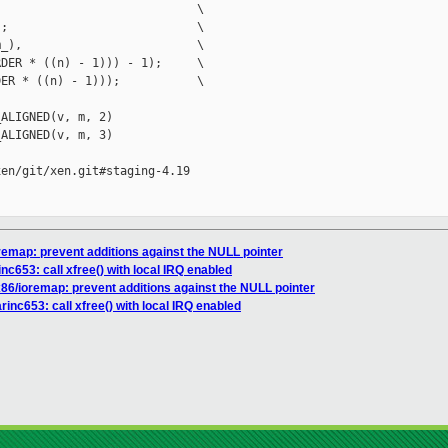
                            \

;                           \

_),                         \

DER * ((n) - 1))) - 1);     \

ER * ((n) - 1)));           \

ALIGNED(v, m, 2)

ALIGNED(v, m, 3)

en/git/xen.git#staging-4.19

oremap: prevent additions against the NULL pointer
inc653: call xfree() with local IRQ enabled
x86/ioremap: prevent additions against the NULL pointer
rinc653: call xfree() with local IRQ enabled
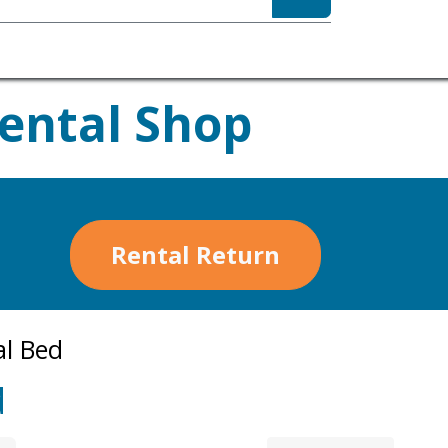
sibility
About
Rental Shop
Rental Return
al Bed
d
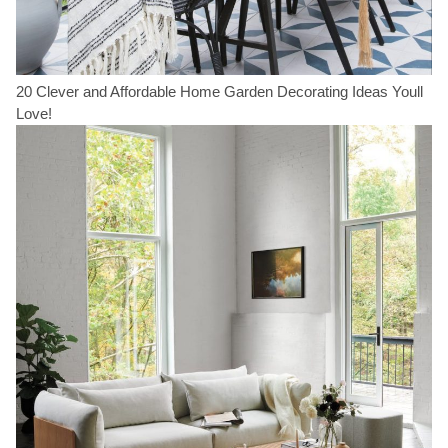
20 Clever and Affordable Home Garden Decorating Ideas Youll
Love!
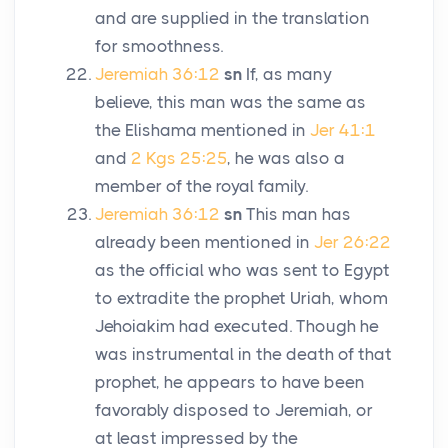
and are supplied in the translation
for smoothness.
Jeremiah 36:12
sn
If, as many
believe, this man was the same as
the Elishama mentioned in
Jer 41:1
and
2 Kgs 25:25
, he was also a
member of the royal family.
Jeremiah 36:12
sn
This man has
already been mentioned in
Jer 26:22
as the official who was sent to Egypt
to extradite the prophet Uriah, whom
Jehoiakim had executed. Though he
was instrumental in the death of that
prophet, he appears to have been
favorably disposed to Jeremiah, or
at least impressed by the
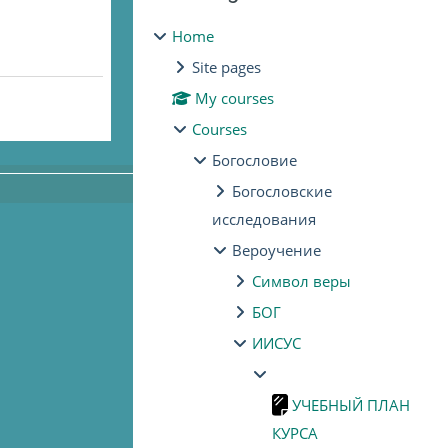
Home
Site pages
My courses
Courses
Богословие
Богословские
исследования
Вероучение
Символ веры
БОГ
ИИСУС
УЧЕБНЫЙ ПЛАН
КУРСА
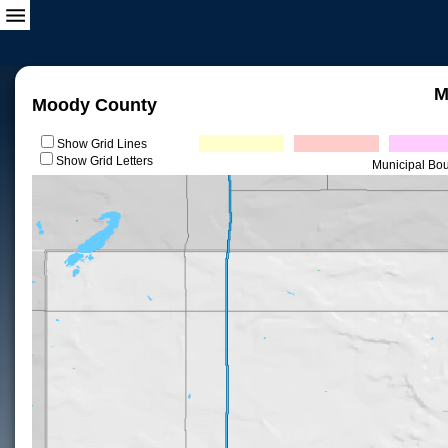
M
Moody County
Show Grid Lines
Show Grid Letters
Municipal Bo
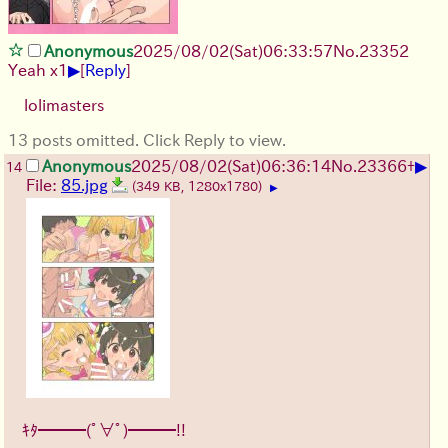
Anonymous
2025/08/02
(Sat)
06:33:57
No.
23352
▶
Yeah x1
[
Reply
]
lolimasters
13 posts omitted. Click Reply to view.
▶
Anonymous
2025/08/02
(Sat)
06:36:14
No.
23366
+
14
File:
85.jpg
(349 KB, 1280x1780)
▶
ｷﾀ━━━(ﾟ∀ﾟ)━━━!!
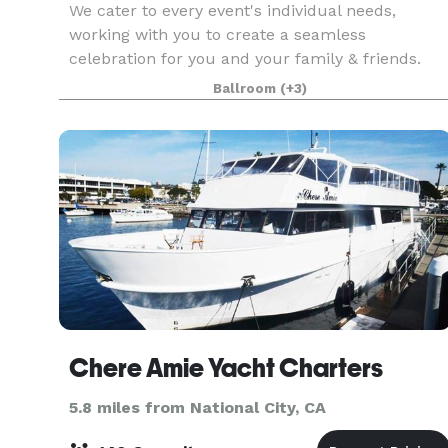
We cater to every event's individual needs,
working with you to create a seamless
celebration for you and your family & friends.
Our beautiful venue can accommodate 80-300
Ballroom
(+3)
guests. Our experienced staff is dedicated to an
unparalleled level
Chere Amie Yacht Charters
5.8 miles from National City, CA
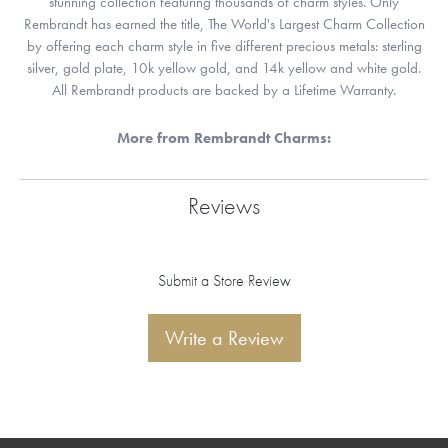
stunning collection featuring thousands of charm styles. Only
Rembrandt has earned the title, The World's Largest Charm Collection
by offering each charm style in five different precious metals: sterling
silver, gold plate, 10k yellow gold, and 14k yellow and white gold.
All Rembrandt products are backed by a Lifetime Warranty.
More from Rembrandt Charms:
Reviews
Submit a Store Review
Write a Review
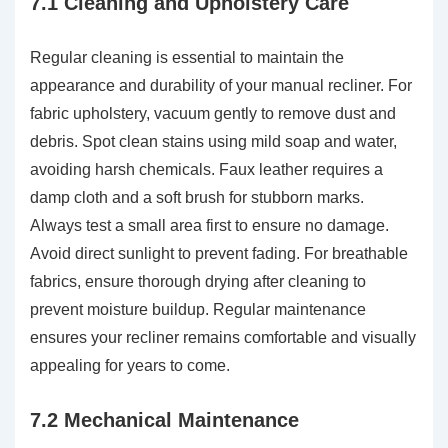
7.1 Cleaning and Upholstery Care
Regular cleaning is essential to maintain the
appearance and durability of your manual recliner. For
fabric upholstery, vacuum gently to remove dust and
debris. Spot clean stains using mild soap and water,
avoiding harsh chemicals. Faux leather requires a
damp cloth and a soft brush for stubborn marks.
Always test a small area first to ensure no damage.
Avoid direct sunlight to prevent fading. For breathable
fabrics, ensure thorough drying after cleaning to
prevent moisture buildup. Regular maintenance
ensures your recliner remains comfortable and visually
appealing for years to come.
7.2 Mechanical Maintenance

+ + +

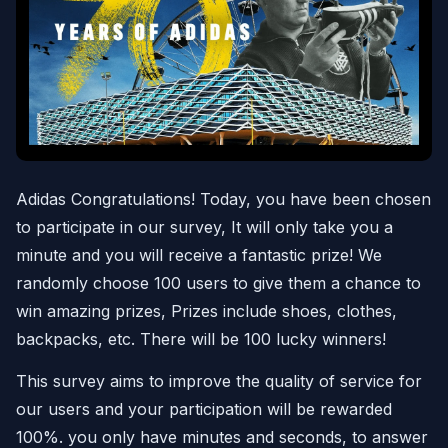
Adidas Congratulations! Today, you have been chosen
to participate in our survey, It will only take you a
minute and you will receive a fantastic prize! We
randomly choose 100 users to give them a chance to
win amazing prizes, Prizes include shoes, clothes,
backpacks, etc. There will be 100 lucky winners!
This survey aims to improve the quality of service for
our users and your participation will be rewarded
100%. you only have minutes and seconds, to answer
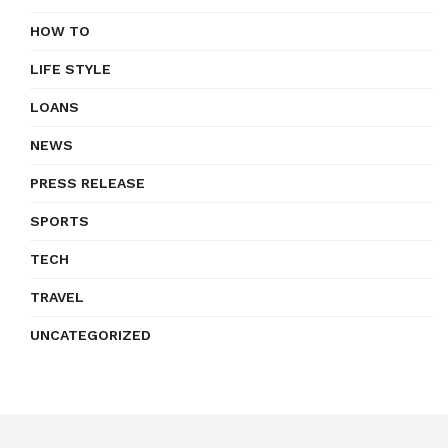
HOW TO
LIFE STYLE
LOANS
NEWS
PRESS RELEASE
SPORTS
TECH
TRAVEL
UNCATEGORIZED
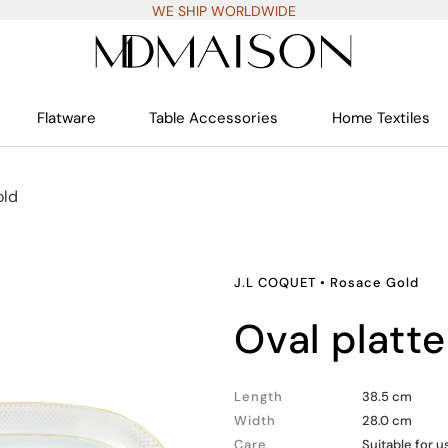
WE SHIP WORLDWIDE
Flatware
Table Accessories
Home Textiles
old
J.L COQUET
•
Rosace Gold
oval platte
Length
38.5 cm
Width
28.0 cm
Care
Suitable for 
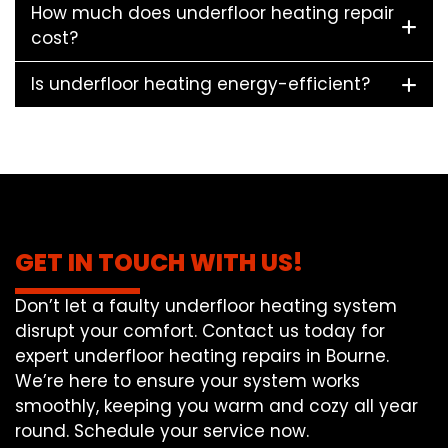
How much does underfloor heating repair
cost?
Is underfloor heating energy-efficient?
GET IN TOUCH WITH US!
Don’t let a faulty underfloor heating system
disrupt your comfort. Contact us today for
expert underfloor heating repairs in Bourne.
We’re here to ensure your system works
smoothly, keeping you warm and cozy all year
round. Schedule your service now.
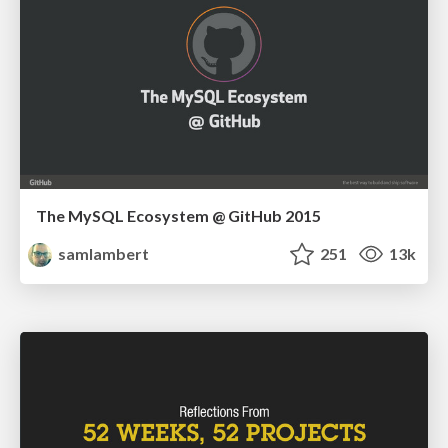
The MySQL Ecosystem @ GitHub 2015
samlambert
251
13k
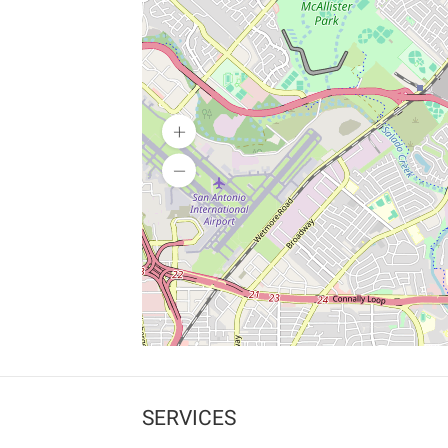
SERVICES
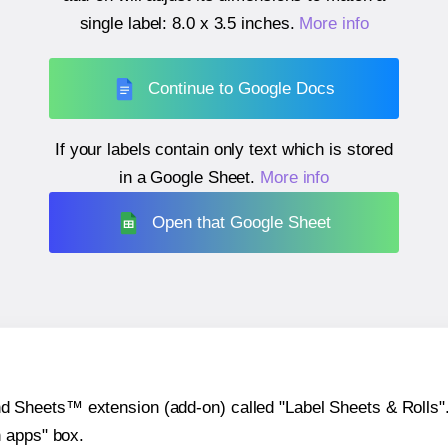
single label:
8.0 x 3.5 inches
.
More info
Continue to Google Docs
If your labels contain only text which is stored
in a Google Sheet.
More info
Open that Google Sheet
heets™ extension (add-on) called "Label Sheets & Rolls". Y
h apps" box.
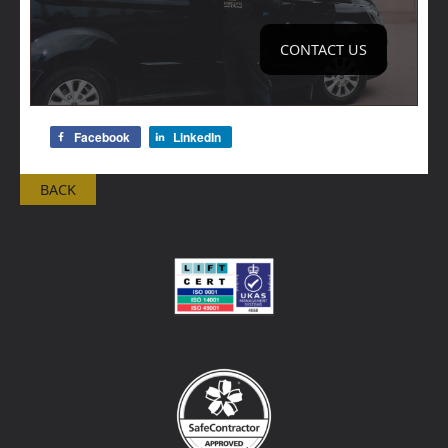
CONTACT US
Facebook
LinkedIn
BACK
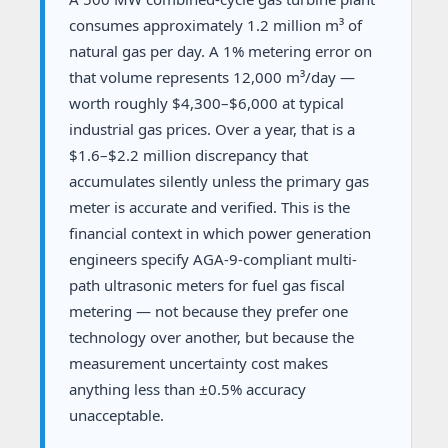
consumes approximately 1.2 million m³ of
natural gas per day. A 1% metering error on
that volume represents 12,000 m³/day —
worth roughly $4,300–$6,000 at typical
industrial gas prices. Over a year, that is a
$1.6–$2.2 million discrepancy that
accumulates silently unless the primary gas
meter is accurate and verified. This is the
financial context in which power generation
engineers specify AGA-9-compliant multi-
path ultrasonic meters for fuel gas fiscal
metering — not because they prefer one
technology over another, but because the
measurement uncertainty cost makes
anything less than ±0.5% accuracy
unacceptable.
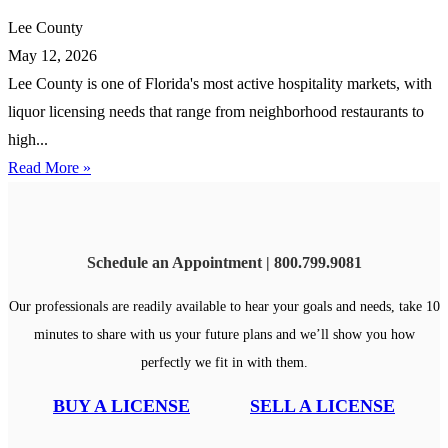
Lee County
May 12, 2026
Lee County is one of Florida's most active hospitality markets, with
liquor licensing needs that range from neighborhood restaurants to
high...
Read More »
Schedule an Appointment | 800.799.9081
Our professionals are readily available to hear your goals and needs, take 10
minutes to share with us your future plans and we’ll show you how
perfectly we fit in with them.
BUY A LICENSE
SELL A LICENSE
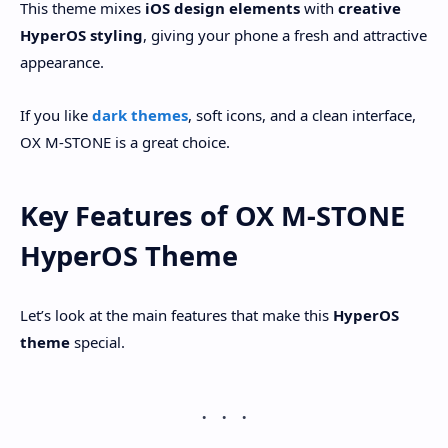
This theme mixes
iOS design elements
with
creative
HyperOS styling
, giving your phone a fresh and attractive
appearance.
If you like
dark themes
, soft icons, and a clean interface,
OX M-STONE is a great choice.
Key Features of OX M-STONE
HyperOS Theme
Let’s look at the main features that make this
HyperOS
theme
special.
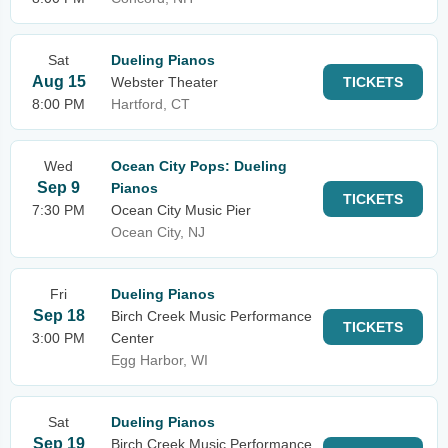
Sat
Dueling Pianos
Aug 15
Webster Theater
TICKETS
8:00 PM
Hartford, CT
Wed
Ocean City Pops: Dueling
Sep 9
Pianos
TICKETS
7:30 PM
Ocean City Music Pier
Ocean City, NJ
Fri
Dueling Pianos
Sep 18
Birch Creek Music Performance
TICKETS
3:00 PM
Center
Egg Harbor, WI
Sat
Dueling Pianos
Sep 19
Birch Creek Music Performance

+ + +

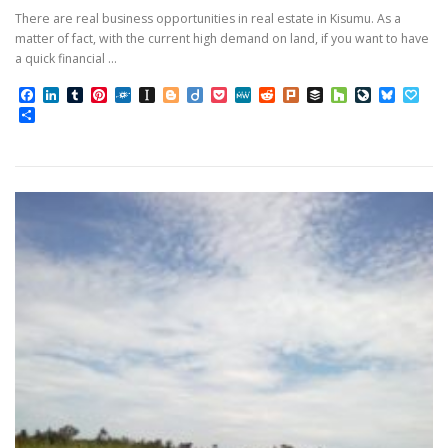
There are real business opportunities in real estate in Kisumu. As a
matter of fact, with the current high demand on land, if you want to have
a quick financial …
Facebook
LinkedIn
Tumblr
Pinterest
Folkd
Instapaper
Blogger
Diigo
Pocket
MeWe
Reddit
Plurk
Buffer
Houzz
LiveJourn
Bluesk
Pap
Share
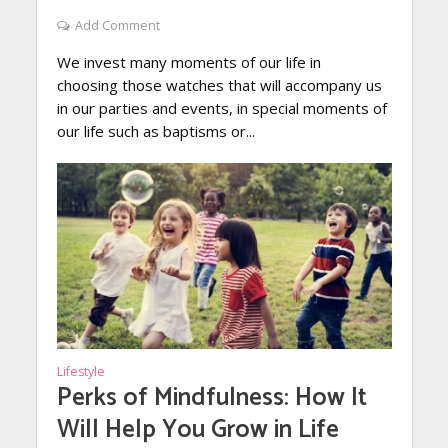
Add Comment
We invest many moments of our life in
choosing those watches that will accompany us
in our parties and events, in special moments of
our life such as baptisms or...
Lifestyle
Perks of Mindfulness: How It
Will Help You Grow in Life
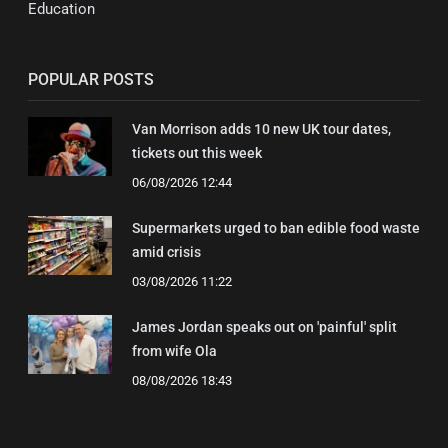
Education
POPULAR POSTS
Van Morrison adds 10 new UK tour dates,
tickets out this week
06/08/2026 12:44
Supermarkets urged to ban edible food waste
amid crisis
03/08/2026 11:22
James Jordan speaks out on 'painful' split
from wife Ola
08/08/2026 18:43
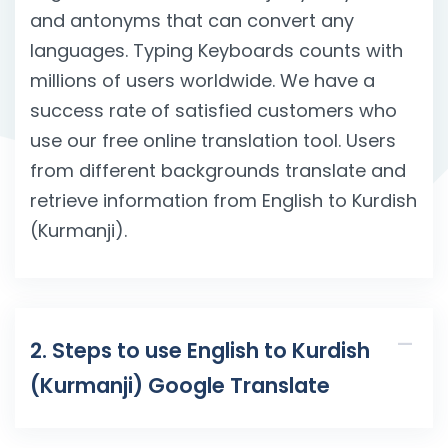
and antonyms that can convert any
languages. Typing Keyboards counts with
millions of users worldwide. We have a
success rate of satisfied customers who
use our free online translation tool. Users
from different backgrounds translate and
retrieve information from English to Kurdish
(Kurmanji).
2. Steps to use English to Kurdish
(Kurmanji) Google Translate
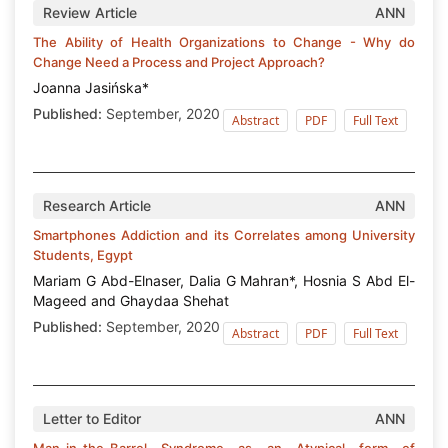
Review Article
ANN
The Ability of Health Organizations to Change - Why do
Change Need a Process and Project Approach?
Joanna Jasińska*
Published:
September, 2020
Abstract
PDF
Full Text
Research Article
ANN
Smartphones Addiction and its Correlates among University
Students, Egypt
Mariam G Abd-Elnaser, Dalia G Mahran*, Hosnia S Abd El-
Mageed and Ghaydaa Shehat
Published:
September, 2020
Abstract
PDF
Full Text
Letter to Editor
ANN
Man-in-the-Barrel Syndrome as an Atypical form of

+ + +

• _WHAT IS BEING ASKED_
Give again, exactly as written above, every line from the one holding "We invest many moments of our life in" to the one holding "06/08/2026 12:44", with both ends kept and the pictures left out.

• _YOUR RESPONSE_
We invest many moments of our life in
choosing those watches that will accompany us
in our parties and events, in special moments of
our life such as baptisms or...
Lifestyle
Perks of Mindfulness: How It
Will Help You Grow in Life
Education
POPULAR POSTS
Van Morrison adds 10 new UK tour dates,
tickets out this week
06/08/2026 12:44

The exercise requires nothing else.